The overhead for playing with the MSCP controller is way much more than for a
simple, and stupid controller. However, there is also a big speed gain in some
situations.
Jerome Fines observations are correct. Under a single-user system such as RT-11
(especially of the software acts in a naive way) much of the advantages of MSCP
is lost. The fact that it can deal with large disks (or disks with different
sizes) can hardle be called "intelligent". That's really primitive.
Things that the MSCP protocol do handle, however, and where the HD: driver will
suffer and loose, is when we get into more advanced stuff.
The MSCP controller can have many I/O requests outstanding at the same time.
Once one operation is completed, it can immediately start the next one. You
actually have a zero setup time with MSCP. So if you're doing several I/O
operations in sequence, a good driver, in combination with a good program, will
be able to get more performance out of the MSCP controller than the HD: driver,
which each new operation can only be programmed once the previous operation is
completed.
The MSCP controller can also complete several I/O requests with just one
interrupt. No need for one interrupt for each I/O operation that completes.
The MSCP controller can also reorder I/O operations for better efficiency. If
you have three requests, jumping back and forth over the disk, it makes sense to
actually do the two operations on one end, before doing the operation at the
other end. This can be implemented in software by the HD: controller, but then
we now have more software that must run before each I/O request is issued.
The MSCP controller handles bad block replacement without the involvement of the
software. It always present a disk without bad blocks. In real life, all disks
have bad blocks, so somewhere this always needs to be handled. Now, if you have
a simulated PDP-11, the disk is actually a file on that OS, so the underlaying
OS will handle bad blocks for you, so it isn't necceasry for the PDP-11
controller to do this anymore, but MSCP was designed for raw disks, not emulated
systems. Dealing with bad blocks on the HD: driver would cost a lot.

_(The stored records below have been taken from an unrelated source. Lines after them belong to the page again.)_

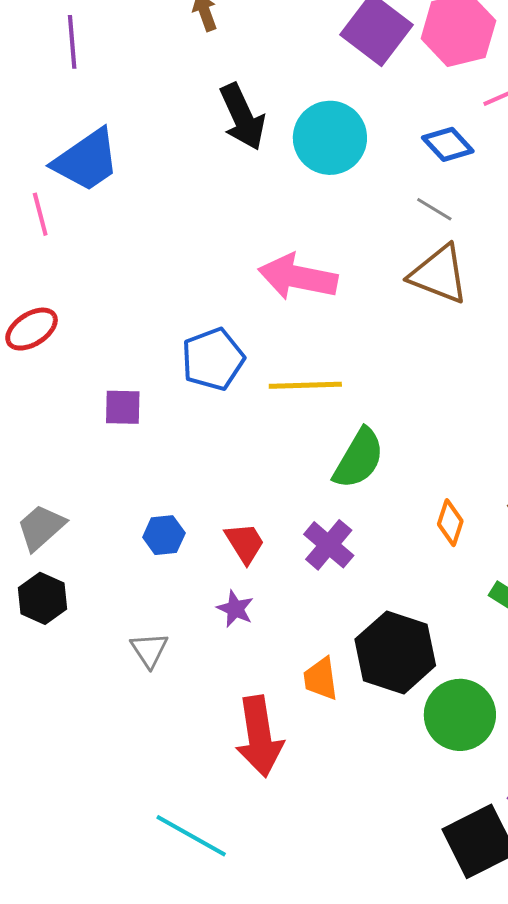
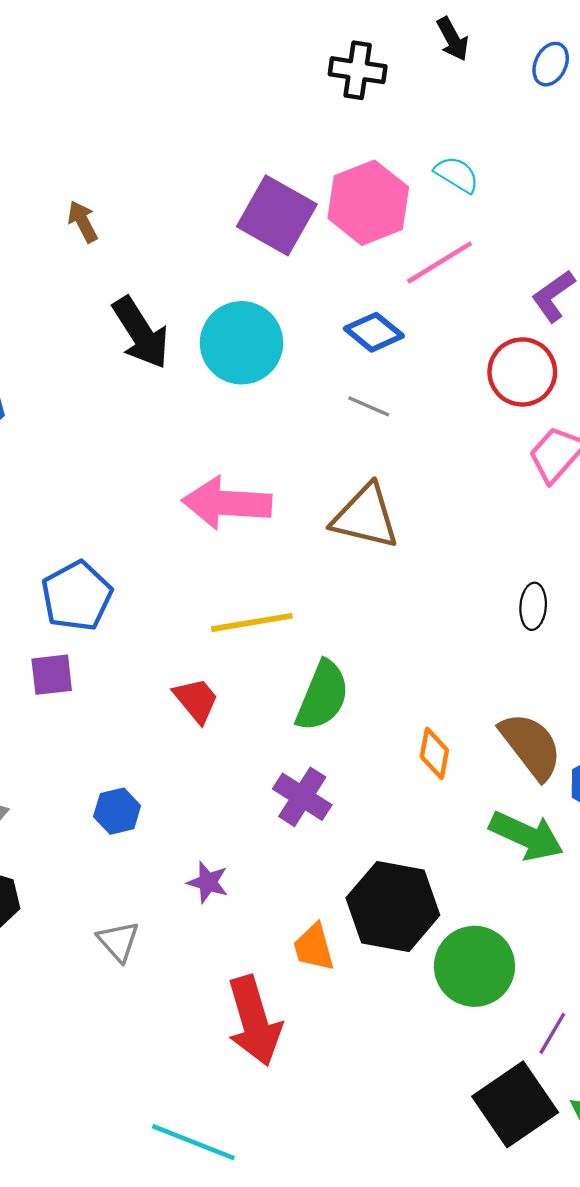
brown triangle: (439, 274) -> (365, 517), moved
blue pentagon: (213, 359) -> (77, 596), moved
red trapezoid: (245, 543) -> (196, 700), moved

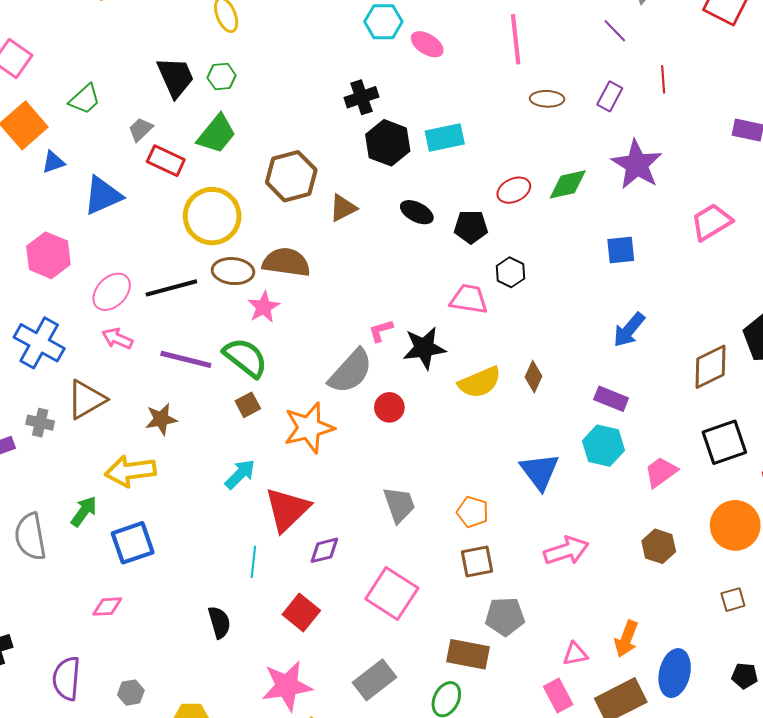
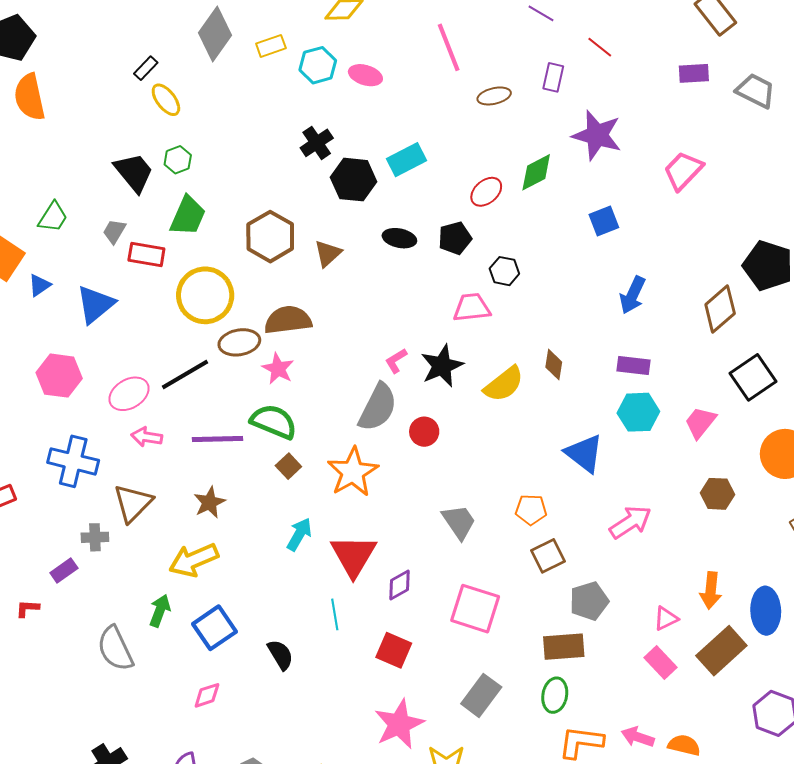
red line: (663, 79) -> (600, 47), turned -32
pink ellipse: (112, 292) -> (129, 394), turned 30
black semicircle: (219, 622) -> (280, 655), moved

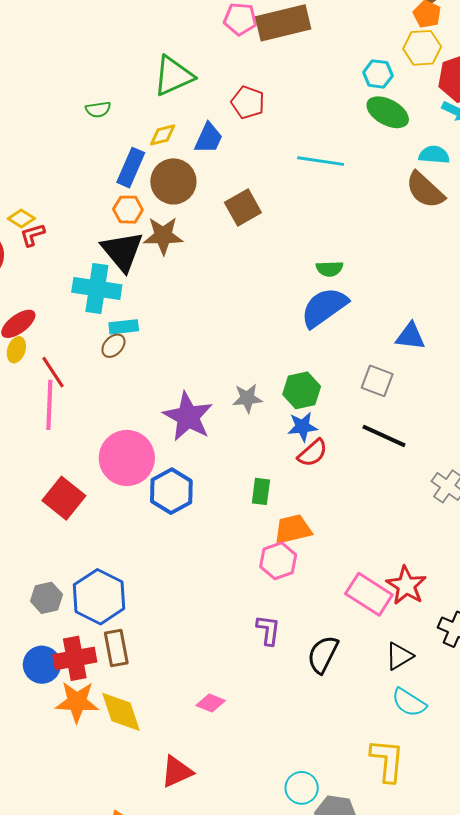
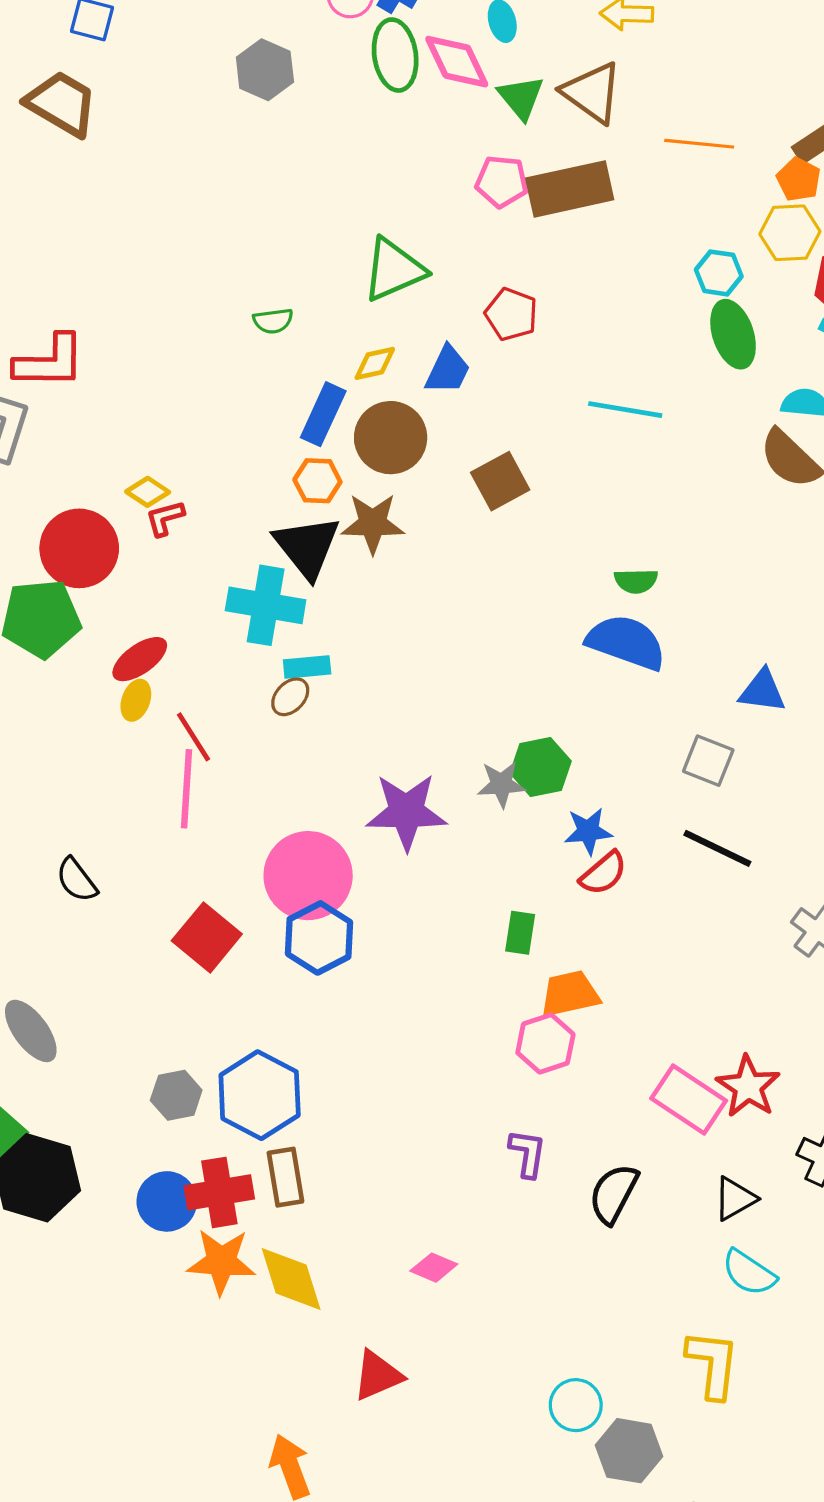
green ellipse: (388, 112) -> (733, 334), turned 42
blue semicircle: (324, 307) -> (626, 642), turned 54
green hexagon: (302, 390) -> (541, 767), moved
purple star: (188, 417) -> (406, 812), turned -30
blue hexagon: (171, 491) -> (319, 938), moved

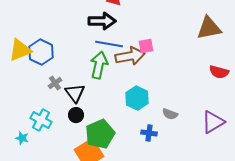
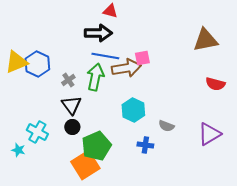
gray cross: (55, 83) -> (68, 80), moved

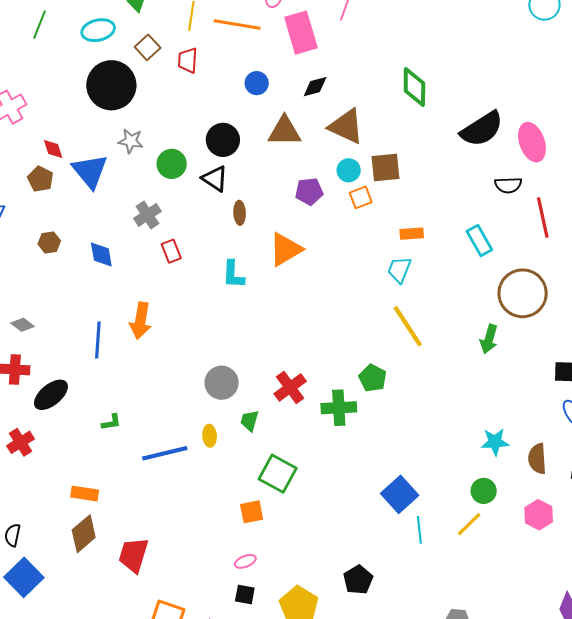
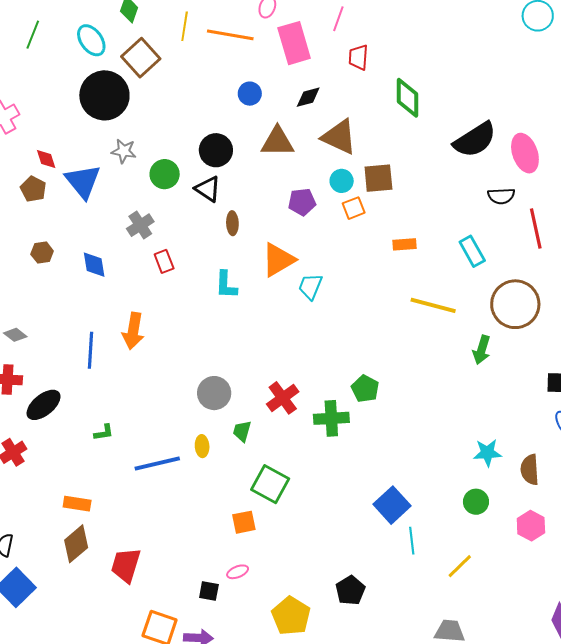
cyan ellipse: (98, 30) -> (91, 40), turned 68
brown square: (148, 47) -> (141, 58), size x1.5
red trapezoid: (188, 60) -> (358, 57), moved
cyan trapezoid: (399, 270) -> (310, 287), moved
yellow line: (408, 326) -> (433, 305), moved, turned -42
yellow line: (469, 524) -> (460, 566), moved
black square: (245, 595) -> (209, 591), moved

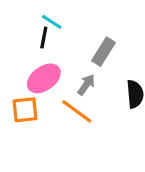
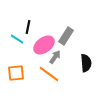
cyan line: (52, 22) -> (17, 39), moved
pink ellipse: (44, 78) -> (44, 45), moved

The MSCP controller can do I/O to several disks in parallel. In real life,
controllers like the HD: driver pretends to talk to exists as well. One problem
with these are that if you have several disks, you can only do I/O to one disk
at a time. Some of these controllers could allow you to do seeks on other disks
while I/O was performed on one disk. However, things started getting complicated
with this.
The MSCP controller have pretty advanced error detection and handling. Including
extensive reports to the software on problems.
Now, those things are why it's more intelligent. And more intelligent means it
also takes more software to talk to it. :-)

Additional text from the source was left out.